Abordarem justamente o ponto de vista dessa criança é a minha coisa favorita. Imaginem só. Não é fácil falar numa visão de alguém que viveu sempre em um cativeiro e que tem um conhecimento de mundo tão limitado. É algo muito arriscado e que corre um super risco de soar forçado, mas eles conseguiram fazer com que soasse maravilhosamente natural.

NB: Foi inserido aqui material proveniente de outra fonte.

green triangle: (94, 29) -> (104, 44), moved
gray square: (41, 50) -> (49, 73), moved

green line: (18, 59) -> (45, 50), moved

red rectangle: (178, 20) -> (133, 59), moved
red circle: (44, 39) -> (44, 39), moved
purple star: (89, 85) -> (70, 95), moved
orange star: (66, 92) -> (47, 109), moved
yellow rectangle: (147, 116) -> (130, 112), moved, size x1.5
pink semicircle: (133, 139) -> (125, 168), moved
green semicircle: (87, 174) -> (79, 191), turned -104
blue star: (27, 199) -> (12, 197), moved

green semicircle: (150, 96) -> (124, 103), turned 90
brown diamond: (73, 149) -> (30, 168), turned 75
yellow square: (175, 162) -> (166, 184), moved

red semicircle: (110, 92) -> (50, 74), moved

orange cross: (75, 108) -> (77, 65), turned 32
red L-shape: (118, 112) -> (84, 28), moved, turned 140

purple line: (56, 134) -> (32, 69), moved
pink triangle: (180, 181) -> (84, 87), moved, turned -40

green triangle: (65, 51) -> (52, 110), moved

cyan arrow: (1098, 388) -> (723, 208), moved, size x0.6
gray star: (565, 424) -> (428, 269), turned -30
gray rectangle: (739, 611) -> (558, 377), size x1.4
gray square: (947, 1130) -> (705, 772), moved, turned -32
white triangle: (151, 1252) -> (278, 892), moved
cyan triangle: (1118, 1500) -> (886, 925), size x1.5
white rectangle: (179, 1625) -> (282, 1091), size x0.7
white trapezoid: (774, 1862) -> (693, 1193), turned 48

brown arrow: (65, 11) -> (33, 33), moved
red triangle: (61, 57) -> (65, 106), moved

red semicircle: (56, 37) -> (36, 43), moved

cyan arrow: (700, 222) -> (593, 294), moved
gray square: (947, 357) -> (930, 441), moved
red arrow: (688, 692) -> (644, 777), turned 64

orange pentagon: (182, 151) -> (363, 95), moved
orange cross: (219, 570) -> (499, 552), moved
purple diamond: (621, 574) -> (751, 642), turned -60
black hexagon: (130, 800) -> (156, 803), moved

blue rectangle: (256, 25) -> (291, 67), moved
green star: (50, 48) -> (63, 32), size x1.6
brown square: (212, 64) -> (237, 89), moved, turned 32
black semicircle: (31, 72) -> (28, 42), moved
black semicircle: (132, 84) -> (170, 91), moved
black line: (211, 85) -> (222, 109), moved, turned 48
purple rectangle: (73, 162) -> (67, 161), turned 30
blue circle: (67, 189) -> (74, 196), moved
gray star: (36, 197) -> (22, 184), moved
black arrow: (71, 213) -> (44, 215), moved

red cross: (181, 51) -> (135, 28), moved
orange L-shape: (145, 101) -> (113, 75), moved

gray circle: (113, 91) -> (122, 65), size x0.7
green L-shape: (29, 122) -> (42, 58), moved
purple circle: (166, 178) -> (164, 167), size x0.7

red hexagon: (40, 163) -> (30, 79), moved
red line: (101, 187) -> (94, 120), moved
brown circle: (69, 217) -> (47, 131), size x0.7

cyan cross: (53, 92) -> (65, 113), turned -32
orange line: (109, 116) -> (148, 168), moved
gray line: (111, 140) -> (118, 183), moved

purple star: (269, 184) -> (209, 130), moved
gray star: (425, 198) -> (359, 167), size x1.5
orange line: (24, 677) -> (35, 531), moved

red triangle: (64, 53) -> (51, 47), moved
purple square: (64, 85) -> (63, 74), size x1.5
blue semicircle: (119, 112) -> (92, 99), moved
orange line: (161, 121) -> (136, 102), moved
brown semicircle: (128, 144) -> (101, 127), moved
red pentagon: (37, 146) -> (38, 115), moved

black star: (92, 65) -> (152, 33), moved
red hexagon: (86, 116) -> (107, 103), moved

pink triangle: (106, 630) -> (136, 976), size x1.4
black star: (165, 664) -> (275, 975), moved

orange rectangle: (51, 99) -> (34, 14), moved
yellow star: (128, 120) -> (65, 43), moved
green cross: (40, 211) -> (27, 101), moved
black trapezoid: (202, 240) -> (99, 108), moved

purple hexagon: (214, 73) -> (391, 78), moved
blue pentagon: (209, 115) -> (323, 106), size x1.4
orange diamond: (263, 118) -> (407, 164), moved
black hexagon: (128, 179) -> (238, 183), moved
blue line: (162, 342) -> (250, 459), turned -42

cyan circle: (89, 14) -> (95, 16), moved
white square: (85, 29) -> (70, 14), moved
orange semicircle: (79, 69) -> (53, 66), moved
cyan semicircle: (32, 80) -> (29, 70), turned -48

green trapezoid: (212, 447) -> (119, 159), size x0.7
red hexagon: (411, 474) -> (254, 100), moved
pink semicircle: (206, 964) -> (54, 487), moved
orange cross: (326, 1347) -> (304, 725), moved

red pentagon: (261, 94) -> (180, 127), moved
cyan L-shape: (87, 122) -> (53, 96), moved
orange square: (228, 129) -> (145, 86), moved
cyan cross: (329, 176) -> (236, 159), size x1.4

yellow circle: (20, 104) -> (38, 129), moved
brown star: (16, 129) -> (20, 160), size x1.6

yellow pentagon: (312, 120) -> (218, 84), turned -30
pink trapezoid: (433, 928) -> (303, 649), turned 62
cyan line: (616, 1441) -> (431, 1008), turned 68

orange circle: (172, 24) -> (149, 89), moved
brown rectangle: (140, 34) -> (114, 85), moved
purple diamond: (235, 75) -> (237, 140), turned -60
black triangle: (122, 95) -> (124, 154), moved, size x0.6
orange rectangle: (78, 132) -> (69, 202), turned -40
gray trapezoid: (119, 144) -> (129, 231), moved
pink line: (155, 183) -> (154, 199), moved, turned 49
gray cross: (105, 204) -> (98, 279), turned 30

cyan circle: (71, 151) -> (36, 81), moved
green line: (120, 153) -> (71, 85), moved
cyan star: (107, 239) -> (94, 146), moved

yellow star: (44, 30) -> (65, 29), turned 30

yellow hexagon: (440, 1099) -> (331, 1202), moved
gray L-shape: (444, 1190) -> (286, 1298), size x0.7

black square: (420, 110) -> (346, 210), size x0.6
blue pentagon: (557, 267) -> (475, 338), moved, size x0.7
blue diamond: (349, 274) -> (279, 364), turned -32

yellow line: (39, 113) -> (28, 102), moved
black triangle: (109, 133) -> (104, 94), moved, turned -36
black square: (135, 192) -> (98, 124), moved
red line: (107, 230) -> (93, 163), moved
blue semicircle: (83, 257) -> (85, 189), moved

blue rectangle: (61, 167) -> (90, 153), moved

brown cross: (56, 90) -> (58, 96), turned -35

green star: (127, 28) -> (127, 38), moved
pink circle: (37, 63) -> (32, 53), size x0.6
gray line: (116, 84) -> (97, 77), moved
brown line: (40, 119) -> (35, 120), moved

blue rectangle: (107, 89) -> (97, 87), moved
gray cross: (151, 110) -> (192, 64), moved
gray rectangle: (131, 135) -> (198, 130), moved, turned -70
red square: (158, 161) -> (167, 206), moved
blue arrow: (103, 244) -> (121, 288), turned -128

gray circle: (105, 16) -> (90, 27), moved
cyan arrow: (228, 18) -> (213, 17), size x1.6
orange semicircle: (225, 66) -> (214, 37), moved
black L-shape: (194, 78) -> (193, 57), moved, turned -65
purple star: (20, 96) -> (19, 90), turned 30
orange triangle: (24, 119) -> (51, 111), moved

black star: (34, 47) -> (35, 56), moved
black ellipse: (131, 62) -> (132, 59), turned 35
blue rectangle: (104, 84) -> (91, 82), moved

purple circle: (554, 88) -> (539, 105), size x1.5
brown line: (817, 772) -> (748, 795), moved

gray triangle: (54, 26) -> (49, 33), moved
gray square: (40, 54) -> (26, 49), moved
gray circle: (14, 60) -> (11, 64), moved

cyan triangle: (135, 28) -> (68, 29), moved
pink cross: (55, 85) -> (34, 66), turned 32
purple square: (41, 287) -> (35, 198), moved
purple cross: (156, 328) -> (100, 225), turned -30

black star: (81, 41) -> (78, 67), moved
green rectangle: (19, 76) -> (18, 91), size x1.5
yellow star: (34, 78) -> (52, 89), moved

Quem fez a adaptação do livro para o roteiro foi justamente a escritora Emma Donoghue e essa informação me surpreendeu muito. Por mais que eu ache essencial que tenhamos a consciência de que livros e filmes são plataformas diferentes e, portanto, precisam ser avaliados como elementos individuais (ou seja: não faz sentido comparar a ~fidelidade~ do filme em relação ao livro), as falhas do roteiro não estão no livro.
Depois do plot twist tudo fica muito lento e arrastado, passando um monte de informações que são desnecessárias e que só nos fazem desejar que a primeira parte tivesse sido trabalhada com mais calma para, pelo menos, equilibrar a coisa toda.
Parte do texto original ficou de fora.